DefinePK

Abstract

Objective: To assess the efficacy of CRISPR–Cas9-mediated repression of β-site amyloid precursor protein cleaving enzyme 1 (BACE1) in reducing amyloid-beta (Aβ) accumulation, neuropathological changes, and cognitive deficits in preclinical Alzheimer’s disease (AD) models.
Data Sources: A systematic search (2017–2024) was conducted in PubMed, Scopus, Web of Science, and Google Scholar, following PRISMA 2020 guidelines.
Study Selection: Ten preclinical studies using rodent or neuronal AD models with CRISPR–Cas9 or CRISPR interference targeting BACE1 were included.
Data Extraction: Extracted data included Aβ₄₀/₄₂ levels, BACE1 expression, plaque burden, neuronal integrity, neuroinflammation, and cognitive performance.

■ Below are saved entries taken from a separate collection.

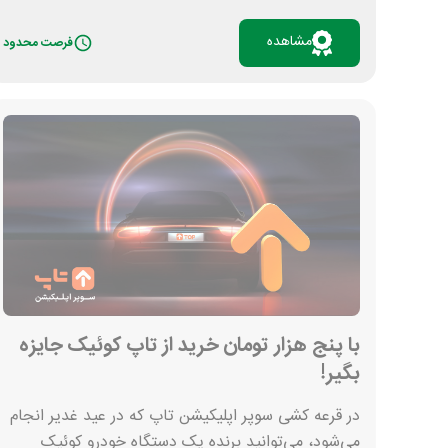
شرکت در قرعه کشی دریافت می‌کنید. هر 100 لوتوس هم
یک شانس دیگر به شما می‌دهد. به این ترتیب، هم
مشاهده
فرصت محدود
برای استفاده از خدمات کوپن تخفیف می‌گیرید و هم
می‌توانید برنده 5 جایزه 10 میلیون تومانی، یک دستگاه
پی اس 5 و یک گوشی هوشمند شوید.
با پنج هزار تومان خرید از تاپ کوئیک جایزه
بگیر!
در قرعه کشی سوپر اپلیکیشن تاپ که در عید غدیر انجام
می‌شود، می‌توانید برنده یک دستگاه خودرو کوئیک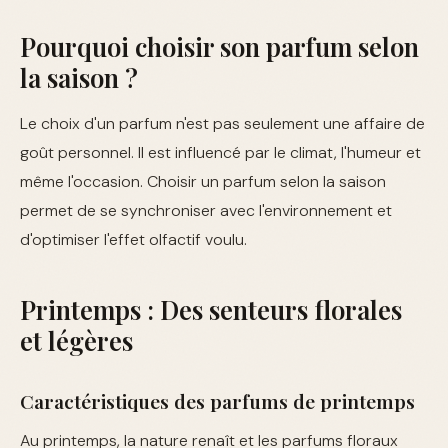
Pourquoi choisir son parfum selon
la saison ?
Le choix d'un parfum n'est pas seulement une affaire de
goût personnel. Il est influencé par le climat, l'humeur et
même l'occasion. Choisir un parfum selon la saison
permet de se synchroniser avec l'environnement et
d'optimiser l'effet olfactif voulu.
Printemps : Des senteurs florales
et légères
Caractéristiques des parfums de printemps
Au printemps, la nature renaît et les parfums floraux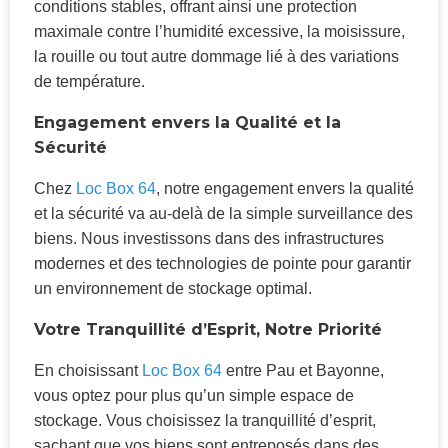
conditions stables, offrant ainsi une protection
maximale contre l’humidité excessive, la moisissure,
la rouille ou tout autre dommage lié à des variations
de température.
Engagement envers la Qualité et la
Sécurité
Chez
Loc Box 64
, notre engagement envers la qualité
et la sécurité va au-delà de la simple surveillance des
biens. Nous investissons dans des infrastructures
modernes et des technologies de pointe pour garantir
un environnement de stockage optimal.
Votre Tranquillité d’Esprit, Notre Priorité
En choisissant
Loc Box 64
entre Pau et Bayonne,
vous optez pour plus qu’un simple espace de
stockage. Vous choisissez la tranquillité d’esprit,
sachant que vos biens sont entreposés dans des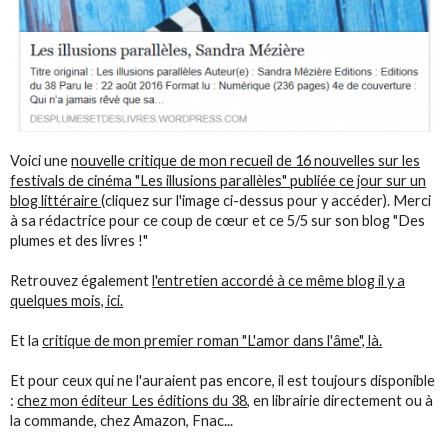
Voici une
nouvelle critique de mon recueil de 16 nouvelles sur les
festivals de cinéma "
Les illusions parallèles" publiée ce jour
sur un
blog littéraire
(cliquez sur l'image ci-dessus pour y accéder). Merci
à sa rédactrice pour ce coup de cœur et ce 5/5 sur son blog "
Des
plumes et des livres
!"
Retrouvez également
l'entretien accordé à ce même blog il y a
quelques mois, ici.
Et la
critique de mon premier roman "L'amor dans l'âme", là.
Et pour ceux qui ne l'auraient pas encore, il est toujours disponible
:
chez mon éditeur
Les éditions du 38
,
en librairie directement ou à
la commande, chez Amazon, Fnac...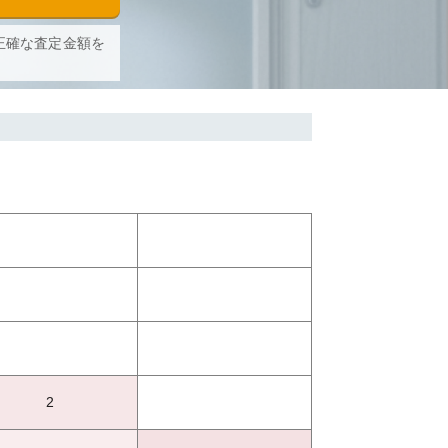
正確な査定金額を
2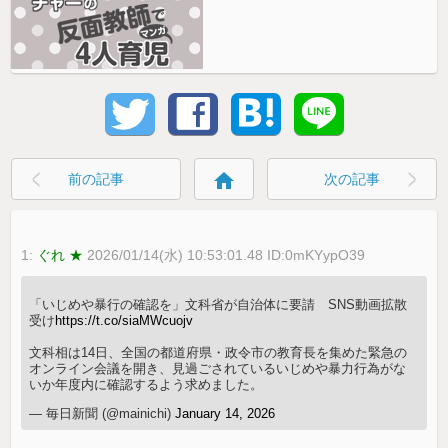
home
前の記事
次の記事
1:
ぐれ ★
2026/01/14(水) 10:53:01.48 ID:0mKYypO39
「いじめや暴行の確認を」文科省が自治体に要請 SNS動画拡散
受け
https://t.co/siaMWcuojv
文科相は14日、全国の都道府県・政令市の教育長を集めた緊急の
オンライン会議を開き、見過ごされているいじめや暴力行為がな
いか年度内に確認するよう求めました。
— 毎日新聞 (@mainichi)
January 14, 2026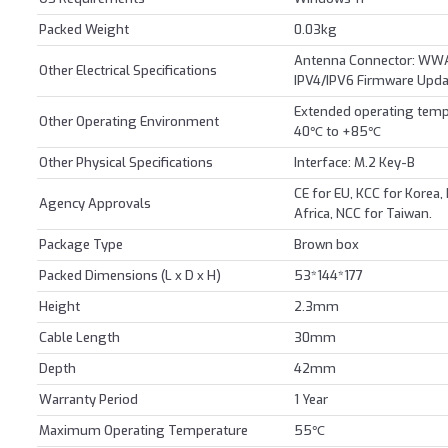
Packed Weight
0.03kg
Antenna Connector: WWAN
Other Electrical Specifications
IPV4/IPV6 Firmware Upda
Extended operating temp
Other Operating Environment
40℃ to +85℃
Other Physical Specifications
Interface: M.2 Key-B
CE for EU, KCC for Korea,
Agency Approvals
Africa, NCC for Taiwan.
Package Type
Brown box
Packed Dimensions (L x D x H)
53*144*177
Height
2.3mm
Cable Length
30mm
Depth
42mm
Warranty Period
1 Year
Maximum Operating Temperature
55℃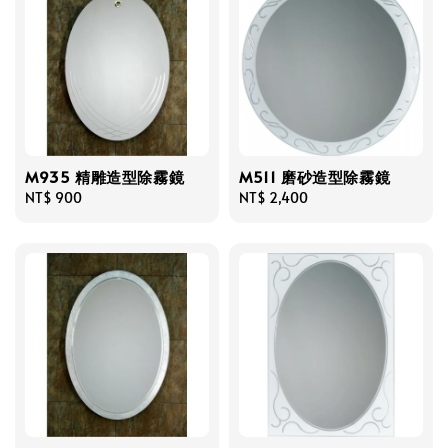
M935 精雕造型除霧鏡
M511 磨砂造型除霧鏡
Regular
NT$ 900
Regular
NT$ 2,400
price
price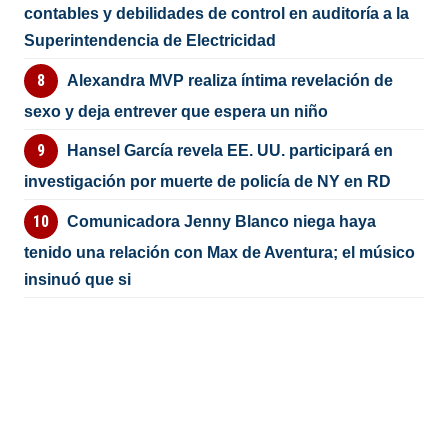
contables y debilidades de control en auditoría a la
Superintendencia de Electricidad
Alexandra MVP realiza íntima revelación de
sexo y deja entrever que espera un niño
Hansel García revela EE. UU. participará en
investigación por muerte de policía de NY en RD
Comunicadora Jenny Blanco niega haya
tenido una relación con Max de Aventura; el músico
insinuó que si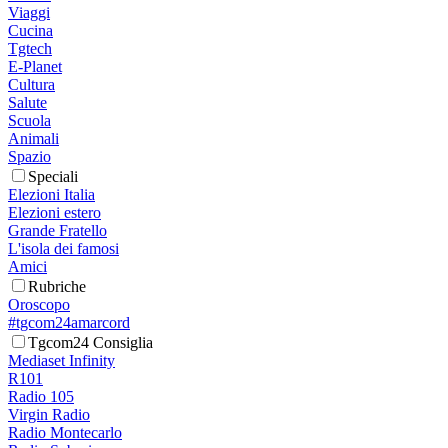
Viaggi
Cucina
Tgtech
E-Planet
Cultura
Salute
Scuola
Animali
Spazio
Speciali
Elezioni Italia
Elezioni estero
Grande Fratello
L'isola dei famosi
Amici
Rubriche
Oroscopo
#tgcom24amarcord
Tgcom24 Consiglia
Mediaset Infinity
R101
Radio 105
Virgin Radio
Radio Montecarlo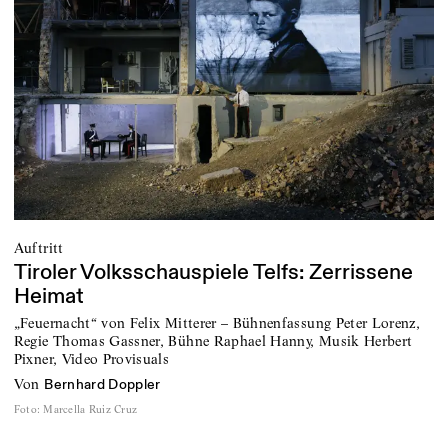
Auftritt
Tiroler Volksschauspiele Telfs: Zerrissene
Heimat
„Feuernacht“ von Felix Mitterer – Bühnenfassung Peter Lorenz,
Regie Thomas Gassner, Bühne Raphael Hanny, Musik Herbert
Pixner, Video Provisuals
von
Bernhard Doppler
Foto
:
Marcella Ruiz Cruz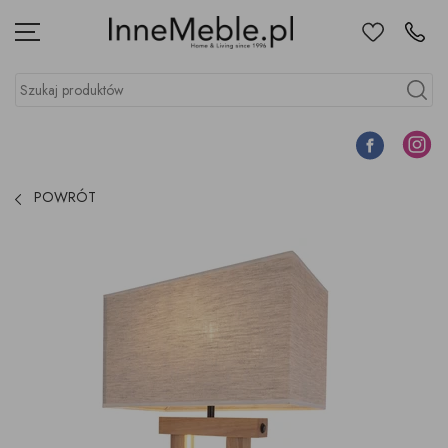
Ulubione
Kontakt
Menu
Szukaj produktów
Szukaj
Facebook
Instagr
POWRÓT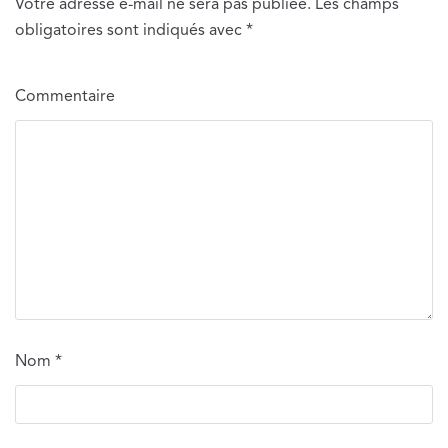
Votre adresse e-mail ne sera pas publiée.
Les champs
obligatoires sont indiqués avec
*
Commentaire
Nom
*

Data Synthesis: Meta-analysis (RevMan 5.4, STATA 17) showed significant reductions in Aβ₄₀/₄₂ (SMD = –1.45), BACE1 expression (SMD = –1.73), and plaque burden (SMD = –1.38). Qualitative findings indicated improved neuronal survival, reduced inflammation, and cognitive benefits.
Conclusions: CRISPR–Cas9 repression of BACE1 effectively attenuates amyloid pathology and supports cognitive improvements in preclinical AD models, underscoring its promise for translational CRISPR-based therapies.
Keywords: Alzheimer’s Disease, CRISPR, BACE1, Amyloid-beta, Meta-analysis, Gene editing.